### Extracted page text data
------------
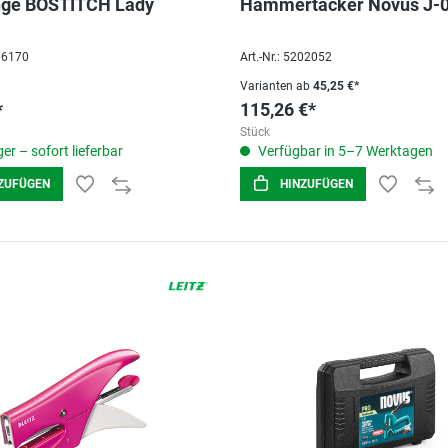
nge BOSTITCH Lady
Hammertacker Novus J-
006170
Art.-Nr.: 5202052
Varianten ab
45,25 €*
*
115,26 €*
Stück
er – sofort lieferbar
Verfügbar in 5–7 Werktagen
ZUFÜGEN
HINZUFÜGEN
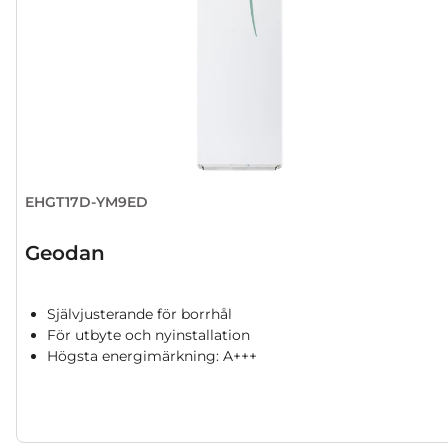
EHGT17D-YM9ED
Geodan
Självjusterande för borrhål
För utbyte och nyinstallation
Högsta energimärkning: A+++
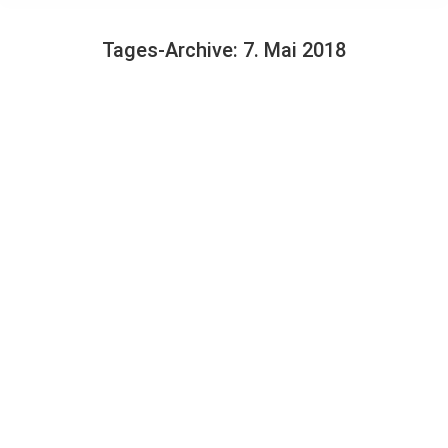
Tages-Archive:
7. Mai 2018
Sie befinden sich hier:
Unterfederung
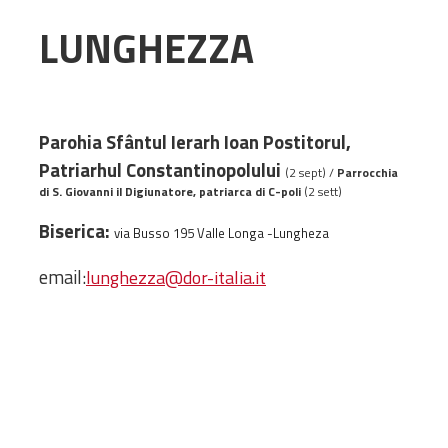
Amministrativa
LUNGHEZZA
Decanati
Monasteri,
chiese e
monumenti
Parohia Sfântul Ierarh Ioan Postitorul,
Diaconie
Patriarhul Constantinopolului
(2 sept) /
Parrocchia
Associazioni e
di S. Giovanni il Digiunatore, patriarca di C-poli
(2 sett)
Centri
Biserica:
via Busso 195 Valle Longa -Lungheza
Cimiteri
Parrocchie
email:
lunghezza@dor-italia.it
RISORSE
RISORSE
Apostolia Italia
Comunicati stampa
Gli Statuti e le leggi
Lettere pastorali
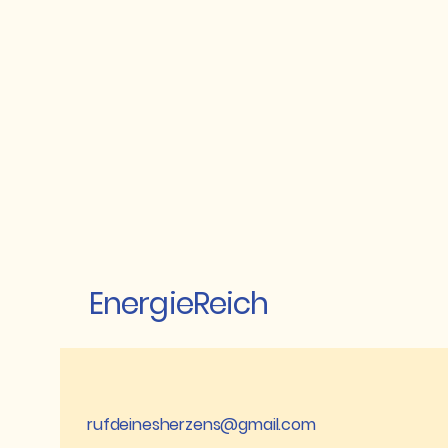
EnergieReich
rufdeinesherzens@gmail.com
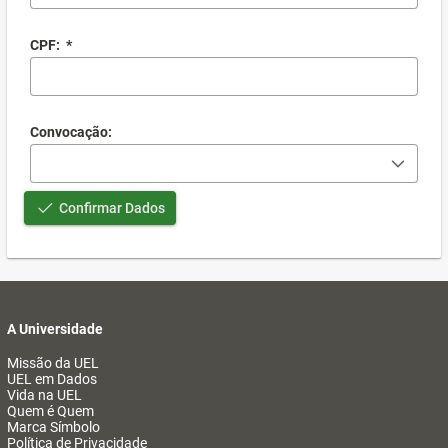
CPF:
*
Convocação:
Confirmar Dados
A Universidade
Missão da UEL
UEL em Dados
Vida na UEL
Quem é Quem
Marca Símbolo
Política de Privacidade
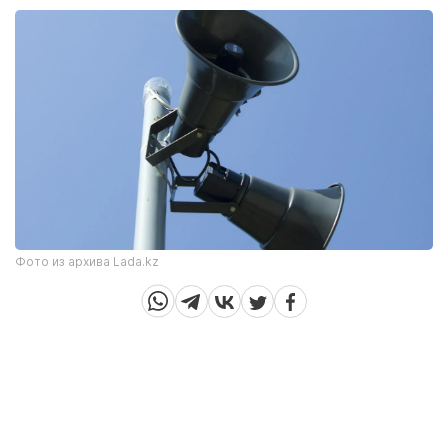
Фото из архива Lada.kz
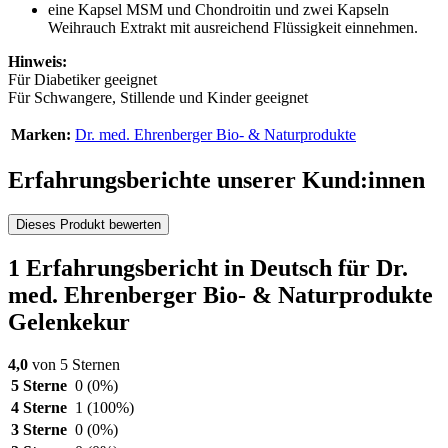
eine Kapsel MSM und Chondroitin und zwei Kapseln
Weihrauch Extrakt mit ausreichend Flüssigkeit einnehmen.
Hinweis:
Für Diabetiker geeignet
Für Schwangere, Stillende und Kinder geeignet
Marken:
Dr. med. Ehrenberger Bio- & Naturprodukte
Erfahrungsberichte unserer Kund:innen
Dieses Produkt bewerten
1 Erfahrungsbericht in Deutsch für Dr.
med. Ehrenberger Bio- & Naturprodukte
Gelenkekur
4,0
von 5 Sternen
5 Sterne
0
(0%)
4 Sterne
1
(100%)
3 Sterne
0
(0%)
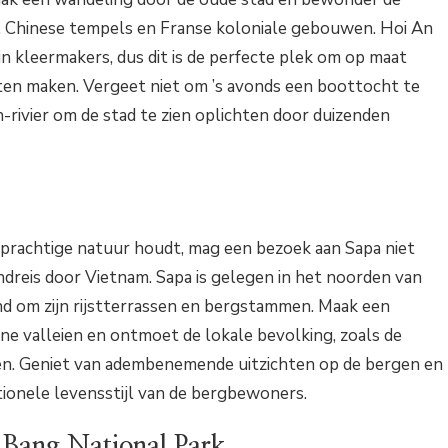
, Chinese tempels en Franse koloniale gebouwen. Hoi An
n kleermakers, dus dit is de perfecte plek om op maat
ten maken. Vergeet niet om ’s avonds een boottocht te
rivier om de stad te zien oplichten door duizenden
 prachtige natuur houdt, mag een bezoek aan Sapa niet
ndreis door Vietnam. Sapa is gelegen in het noorden van
d om zijn rijstterrassen en bergstammen. Maak een
ne valleien en ontmoet de lokale bevolking, zoals de
 Geniet van adembenemende uitzichten op de bergen en
tionele levensstijl van de bergbewoners.
Bang National Park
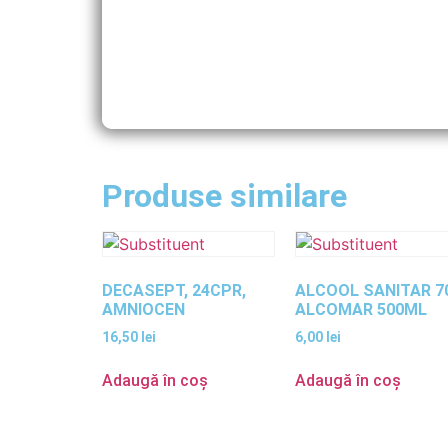
Produse similare
DECASEPT, 24CPR,
ALCOOL SANITAR 7
AMNIOCEN
ALCOMAR 500ML
16,50
lei
6,00
lei
Adaugă în coș
Adaugă în coș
------------
### What is needed
Out of the preceding entries, pull every line containing the string "Naturprodukte".

### Reply
Dr. med. Ehrenberger Bio- & Naturprodukte
med. Ehrenberger Bio- & Naturprodukte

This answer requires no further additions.